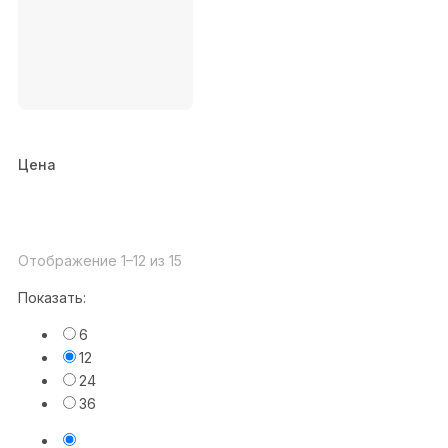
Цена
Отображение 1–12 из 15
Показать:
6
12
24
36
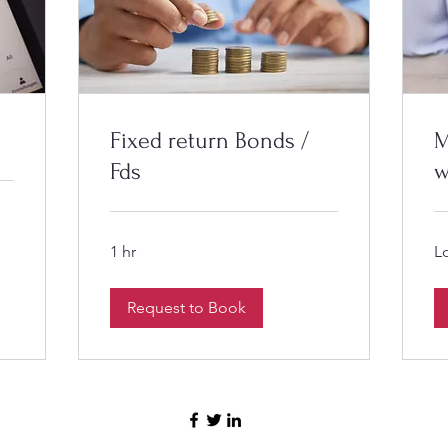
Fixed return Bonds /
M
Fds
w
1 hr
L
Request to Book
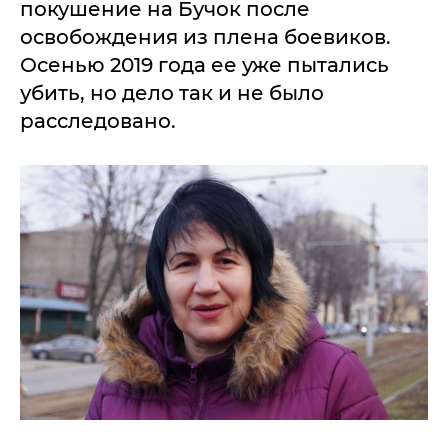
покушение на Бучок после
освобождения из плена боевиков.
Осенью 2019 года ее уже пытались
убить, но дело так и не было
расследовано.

_ _ _ _ _

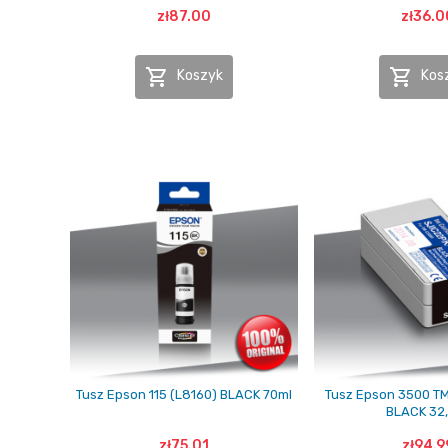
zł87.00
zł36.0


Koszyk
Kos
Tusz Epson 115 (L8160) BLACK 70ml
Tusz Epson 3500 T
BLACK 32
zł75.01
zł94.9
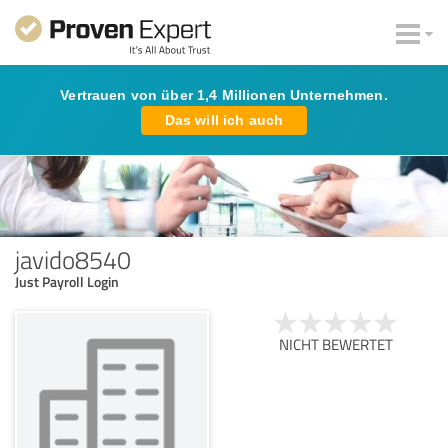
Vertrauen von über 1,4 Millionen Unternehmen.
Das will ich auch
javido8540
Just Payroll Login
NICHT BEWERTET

_ _ _ _ _

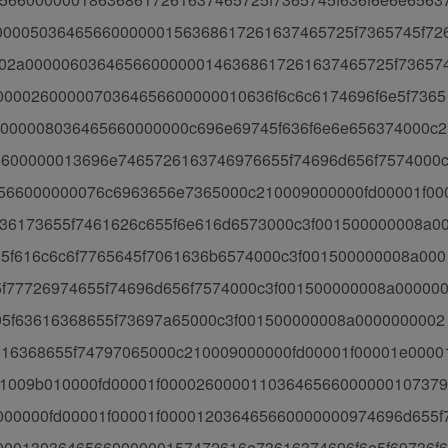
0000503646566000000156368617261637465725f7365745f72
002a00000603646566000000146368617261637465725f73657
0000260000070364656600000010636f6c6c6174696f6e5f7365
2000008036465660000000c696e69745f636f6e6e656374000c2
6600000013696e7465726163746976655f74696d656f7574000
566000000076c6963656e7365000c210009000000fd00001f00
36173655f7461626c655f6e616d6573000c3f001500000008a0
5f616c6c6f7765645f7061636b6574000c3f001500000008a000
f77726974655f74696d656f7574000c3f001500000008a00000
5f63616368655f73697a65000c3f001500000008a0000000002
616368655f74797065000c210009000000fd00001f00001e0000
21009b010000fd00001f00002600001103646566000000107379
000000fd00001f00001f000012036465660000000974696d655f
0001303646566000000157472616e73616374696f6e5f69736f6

_ _ _ _ _

*Action item*. Would you copy each line of the records that contains "BLACK"?

*Task result*.
Tusz Epson 115 (L8160) BLACK 70ml
BLACK 32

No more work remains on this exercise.